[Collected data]
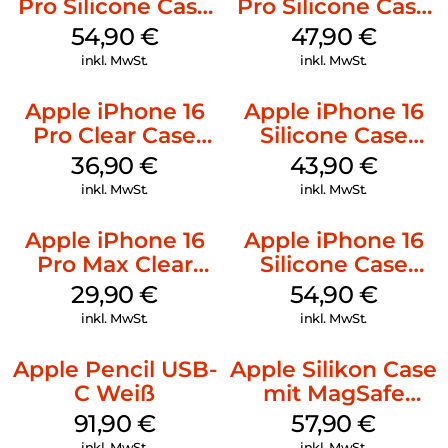
Pro Silicone Case
Pro Silicone Case
MagSafe Black
MagSafe Denim
54,90
€
47,90
€
inkl. MwSt.
inkl. MwSt.
Apple iPhone 16
Apple iPhone 16
Pro Clear Case
Silicone Case
MagSafe
MagSafe Plum
36,90
€
43,90
€
Transparent
inkl. MwSt.
inkl. MwSt.
Apple iPhone 16
Apple iPhone 16
Pro Max Clear
Silicone Case
Case MagSafe
MagSafe Black
29,90
€
54,90
€
Transparent
inkl. MwSt.
inkl. MwSt.
Apple Pencil USB-
Apple Silikon Case
C Weiß
mit MagSafe
iPhone 14 Pro
91,90
€
57,90
€
(PRODUCT)RED
inkl. MwSt.
inkl. MwSt.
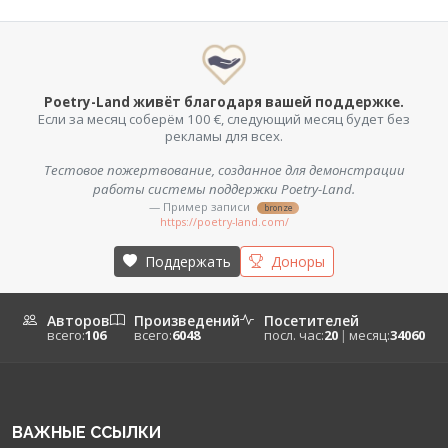
Poetry-Land живёт благодаря вашей поддержке.
Если за месяц соберём 100 €, следующий месяц будет без
рекламы для всех.
Тестовое пожертвование, созданное для демонстрации
работы системы поддержки Poetry-Land.
— Пример записи
bronze
https://poetry-land.com/
Поддержать
Доноры
Авторов
Произведений
Посетителей
всего:
106
всего:
6048
посл. час:
20
|
месяц:
34060
ВАЖНЫЕ ССЫЛКИ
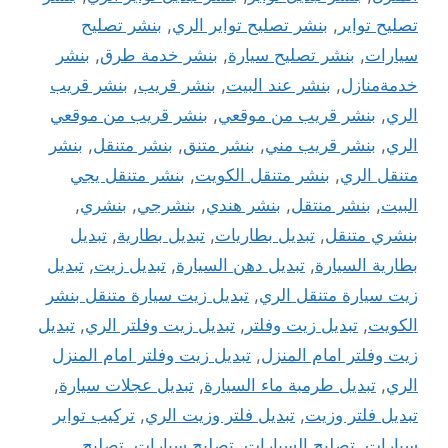
تصليح تواير
,
بنشر تصليح تواير الري
,
بنشر تصليح
سيارات
,
بنشر تصليح سيارة
,
بنشر خدمة طرق
,
بنشر
خدمةمنازل
,
بنشر عند البيت
,
بنشر قريب
,
بنشر قريب
الري
,
بنشر قريب من موقعي
,
بنشر قريب من موقعي
الري
,
بنشر قريب مني
,
بنشر متنق
,
بنشر متنقل
,
بنشر
متنقل الري
,
بنشر متنقل الكويت
,
بنشر متنقل يجي
البيت
,
بنشر منتقل
,
بنشر هندي
,
بنشرجي
,
بنشري
,
بنشري متنقل
,
تبديل بطاريات
,
تبديل بطارية
,
تبديل
بطارية السيارة
,
تبديل دهن السيارة
,
تبديل زيت
,
تبديل
زيت سيارة متنقل الري
,
تبديل زيت سيارة متنقل بنشر
الكويت
,
تبديل زيت وفلتر
,
تبديل زيت وفلتر الري
,
تبديل
زيت وفلتر امام المنزل
,
تبديل زيت وفلتر امام المنزل
الري
,
تبديل طرمبة ماء السيارة
,
تبديل عجلات سيارة
,
تبديل فلتر وزيت
,
تبديل فلتر وزيت الري
,
تركيب تواير
سيارات
,
تصليح السيارات
,
تصليح سيارات
,
تصليح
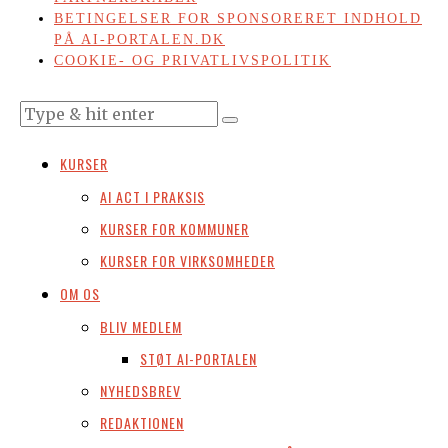
BETINGELSER FOR SPONSORERET INDHOLD
PÅ AI-PORTALEN.DK
COOKIE- OG PRIVATLIVSPOLITIK
KURSER
AI ACT I PRAKSIS
KURSER FOR KOMMUNER
KURSER FOR VIRKSOMHEDER
OM OS
BLIV MEDLEM
STØT AI-PORTALEN
NYHEDSBREV
REDAKTIONEN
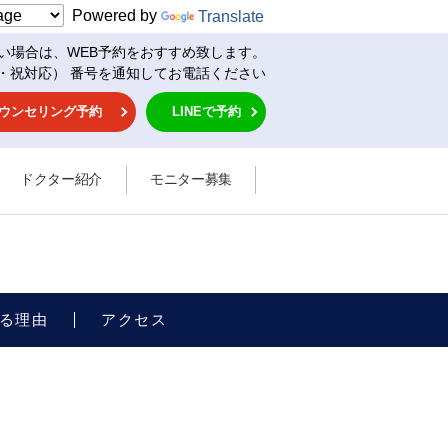
Powered by
Translate
い場合は、WEB予約をおすすめ致します。
・祝対応） 番号を通知してお電話ください
ウンセリング予約
LINEで予約
ドクター紹介
モニター募集
る理由
アクセス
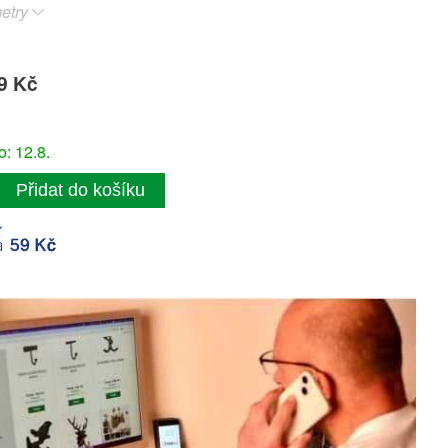
etry
9 Kč
: 12.8.
Přidat do košíku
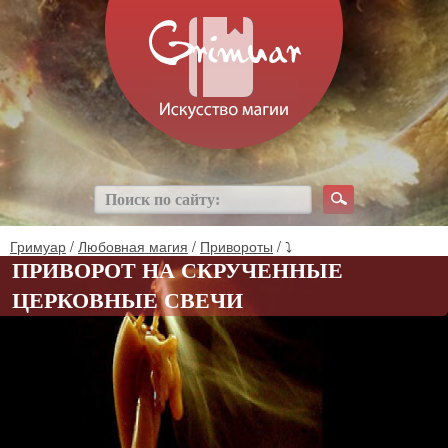
Гримуар
/
Любовная магия
/
Привороты
/ ⤵
ПРИВОРОТ НА СКРУЧЕННЫЕ
ЦЕРКОВНЫЕ СВЕЧИ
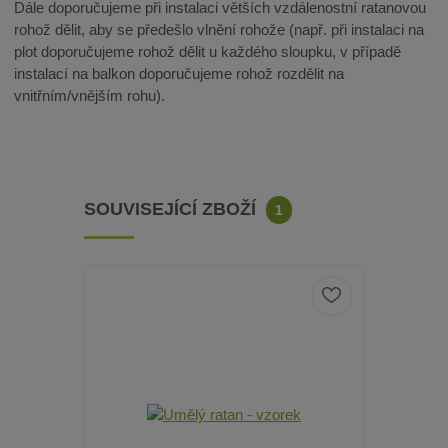
Dále doporučujeme při instalaci větších vzdálenostní ratanovou
rohož dělit, aby se předešlo vlnění rohože (např. při instalaci na
plot doporučujeme rohož dělit u každého sloupku, v případě
instalací na balkon doporučujeme rohož rozdělit na
vnitřním/vnějším rohu).
SOUVISEJÍCÍ ZBOŽÍ
1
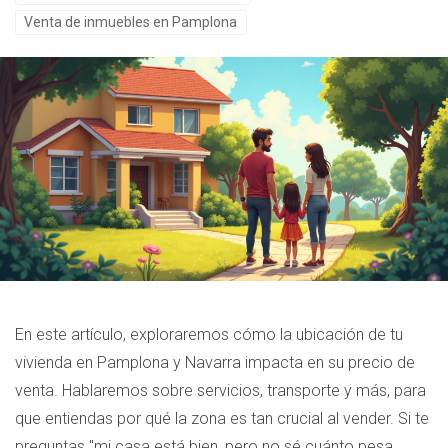
Venta de inmuebles en Pamplona
En este artículo, exploraremos cómo la ubicación de tu
vivienda en Pamplona y Navarra impacta en su precio de
venta. Hablaremos sobre servicios, transporte y más, para
que entiendas por qué la zona es tan crucial al vender. Si te
preguntas "mi casa está bien, pero no sé cuánto pesa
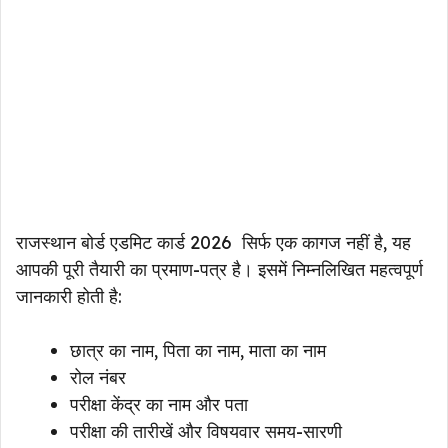
राजस्थान बोर्ड एडमिट कार्ड 2026 सिर्फ एक कागज नहीं है, यह
आपकी पूरी तैयारी का प्रमाण-पत्र है। इसमें निम्नलिखित महत्वपूर्ण
जानकारी होती है:
छात्र का नाम, पिता का नाम, माता का नाम
रोल नंबर
परीक्षा केंद्र का नाम और पता
परीक्षा की तारीखें और विषयवार समय-सारणी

Problem statement: For every line of the records that has the word "المنزل" in it, make a copy.

Finished exercise:
زيت وفلتر امام المنزل
تبديل زيت وفلتر امام المنزل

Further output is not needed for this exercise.